**TASK INPUTS**
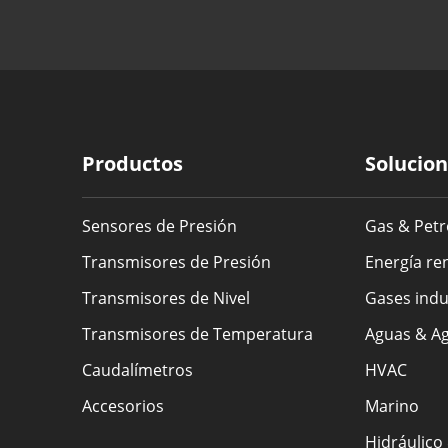
Productos
Solucio
Sensores de Presión
Gas & Petr
Transmisores de Presión
Energía re
Transmisores de Nivel
Gases indu
Transmisores de Temperatura
Aguas & Ag
Caudalímetros
HVAC
Accesorios
Marino
Hidráulico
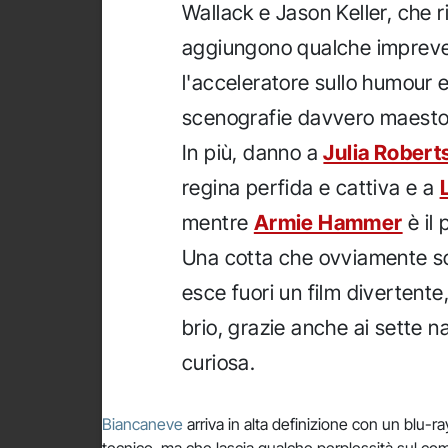
Wallack e Jason Keller, che r
aggiungono qualche impreved
l'acceleratore sullo humour 
scenografie davvero maesto
In più, danno a
Julia Robert
regina perfida e cattiva e a
mentre
Armie Hammer
è il 
Una cotta che ovviamente sca
esce fuori un film divertente,
brio, grazie anche ai sette n
curiosa.
Biancaneve
arriva in alta definizione con un blu-ra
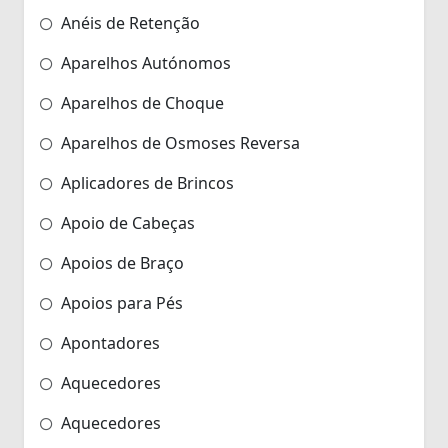
Anéis de Retenção
Aparelhos Autónomos
Aparelhos de Choque
Aparelhos de Osmoses Reversa
Aplicadores de Brincos
Apoio de Cabeças
Apoios de Braço
Apoios para Pés
Apontadores
Aquecedores
Aquecedores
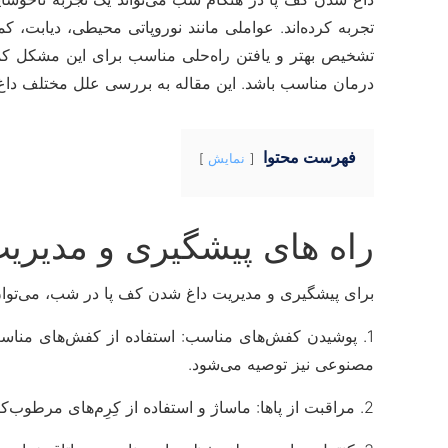
تجربه کرده‌اند. عواملی مانند نوروپاتی محیطی، دیابت،
تشخیص بهتر و یافتن راه‌حلی مناسب برای این مشکل ک
درمان مناسب باشد. این مقاله به بررسی علل مختلف داغ 
فهرست محتوا
نمایش
راه های پیشگیری و مدیری
برای پیشگیری و مدیریت داغ شدن کف پا در شب، می‌توان 
1. پوشیدن کفش‌های مناسب: استفاده از کفش‌های مناسب 
مصنوعی نیز توصیه می‌شود.
2. مراقبت از پاها: ماساژ و استفاده از کِرِم‌های مرطوب‌کننده مخصوص پاها می‌تواند به کاهش داغ شدن آنها کمک کند. این کار باعث بهبود جریان خون و کاهش التهاب نیز می‌شود.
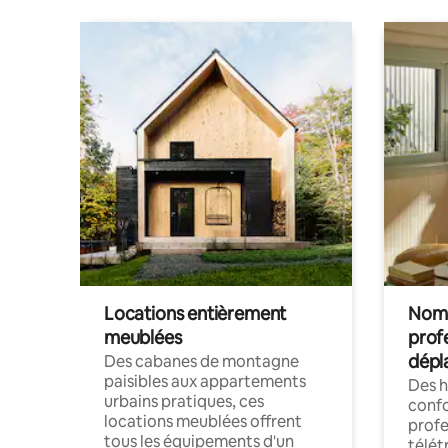
Locations entièrement
Noma
meublées
prof
dépl
Des cabanes de montagne
paisibles aux appartements
Des 
urbains pratiques, ces
confo
locations meublées offrent
profe
tous les équipements d'un
télét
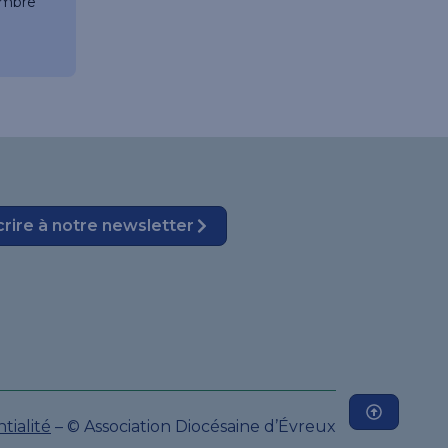
mbre
crire à notre newsletter
tialité
– © Association Diocésaine d’Évreux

**TASK DESCRIPTION**
After going through the entries, say how many lines contain the string "Aparelhos". Nothing else belongs in the reply.

**OUTPUT BELOW**
3